Orthology identification and phylogenetic inference
We inferred PCG sequence orthology across eleven arthropod species: one crustacean (D. magna ), one dipluran (Catajapyx aquilonaris ), four insects (Zootermopsis nevadensis , T. castaneum , A. mellifera , D. melanogaster ), and five collembolans (Sinella curviseta , Orchesella cincta ,Holacanthella duospinosa , FCDK, FCSH). Protein sequences ofC. aquilonaris and H. duospinosa were downloaded from i5K, those of S. curviseta were obtained from FigShare (https://doi.org/10.6084/m9.figshare.7286231.v2), and other data were procured from NCBI. After removing redundant isoforms, orthogroups (gene families) were inferred using OrthoFinder v2.5.2 (Emms & Kelly, 2019), and Diamond was employed for sequence alignment in ultrasensitive mode (‘-S diamond_ultra_sens’).

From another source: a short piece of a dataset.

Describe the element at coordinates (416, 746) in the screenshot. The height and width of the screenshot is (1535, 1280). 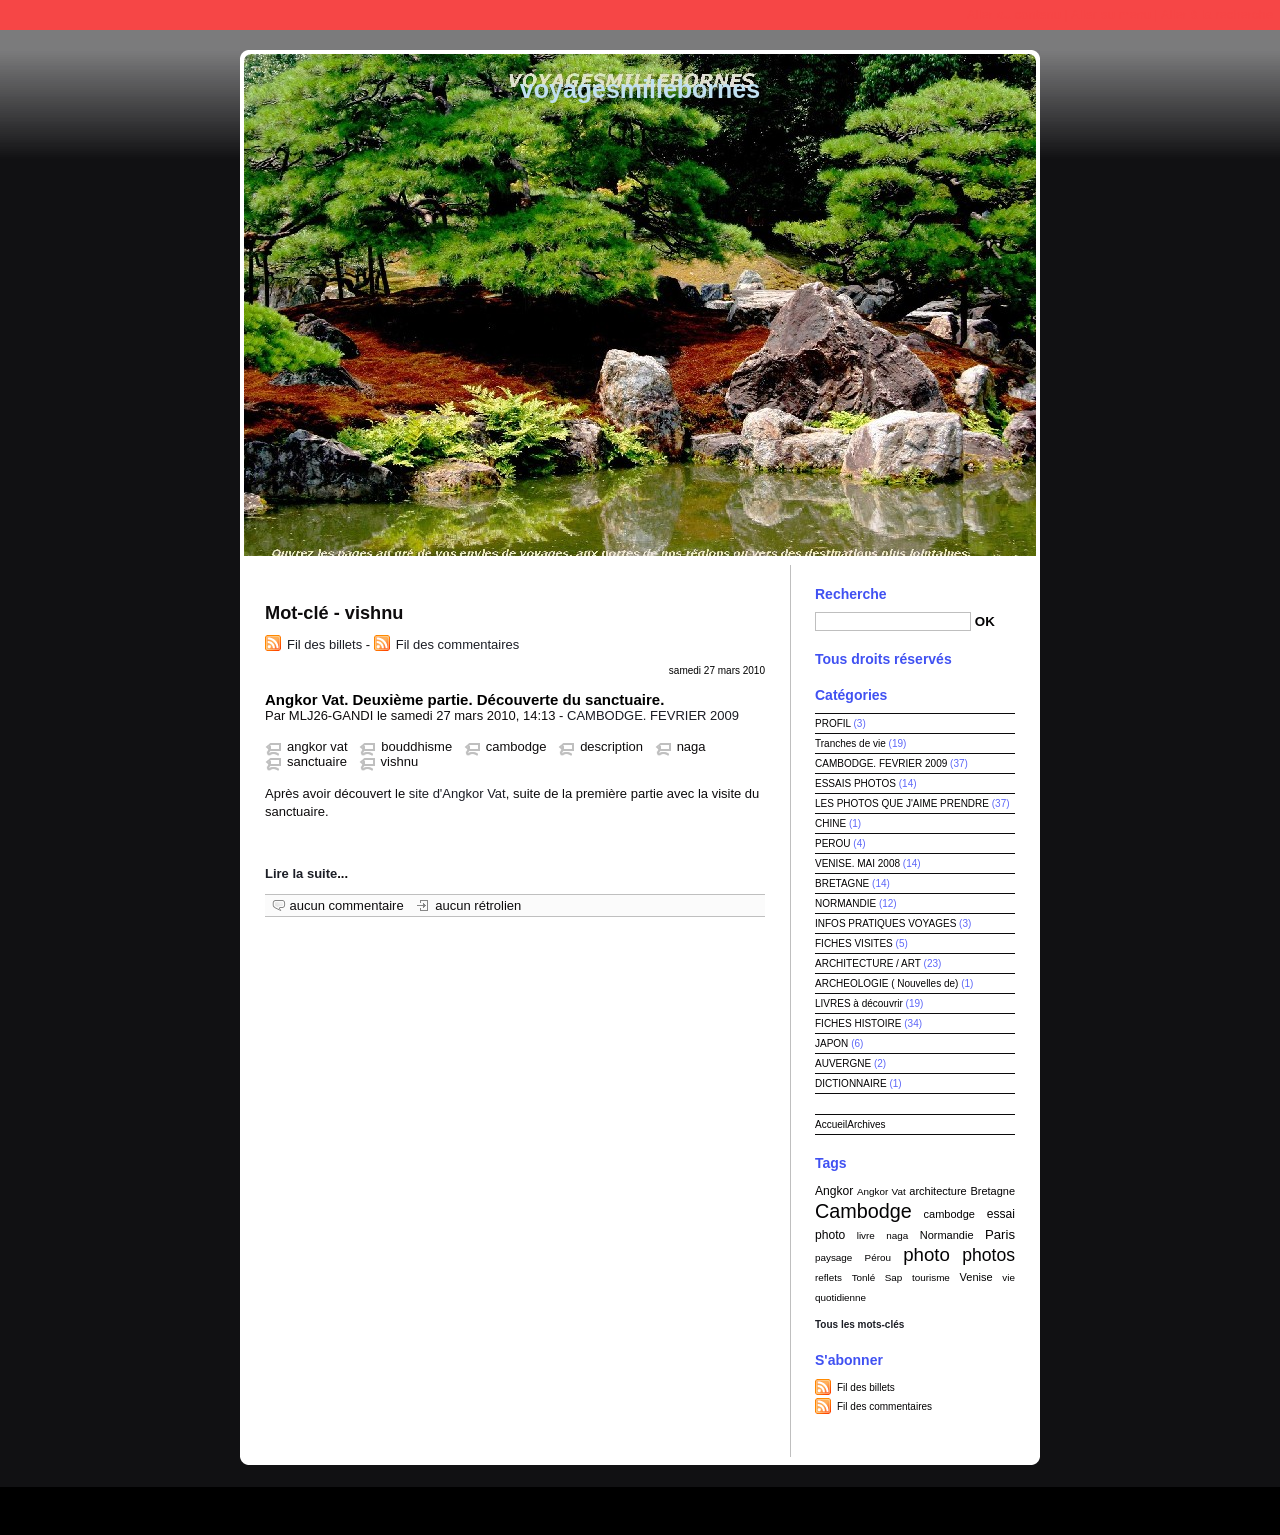
I see `bouddhisme` at that location.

Single-copy orthologues estimated with OrthoFinder were used to infer phylogeny and divergence times. We aligned the protein sequences of each orthologue using MAFFT v7.394 (Katoh & Standley, 2013) with the high-accuracy L-INS-I method, trimmed unreliable homologous sites using BMGE v1.12 (Criscuolo & Gribaldo, 2010) with stringent parameters (‘-m BLOSUM90 -h 0.4’), and concatenated individual alignments into a matrix. We then estimated substitution models and partitioning schemes and reconstructed the phylogeny using IQ-TREE v2.0.7 (Minh et al., 2020); genes that violated SRH (stationary, reversible and homogeneous) assumptions were excluded (‘–symtest-remove-bad –symtest-pval 0.10’); to reduce the computational burden, the model was restricted to LG (‘–mset LG’), and the top 10% of partitioning schemes were considered (‘–rclusterf 10’); ultrafast bootstrap and SH-like approximate likelihood ratio tests were calculated to assess node support (‘-B 1000 –alrt 1000’). We estimated divergence times using MCMCTree within the PAML v4.9j package (Yang 2007); the JC69 substitution model, the independent rate clock model, and the approximate likelihood calculation and ML estimation of branch lengths were applied. We repeated the runs at least twice to ensure convergence, and each ran for 60,000 generations, with the first 10,000 considered burn-in. Five fossils from the PBDB database (https://www.paleobiodb.org/navigator/) were applied for node calibration: one Branchiopoda (<541 Mya), one Hexapoda (<485.4 Mya), the most recent common ancestor (MRCA) of Diplura and Insecta (>407.6 Mya), one Holometabola (315.2‒382.7 Mya), and the MRCA of Coleoptera and Diptera (>295.5 Mya).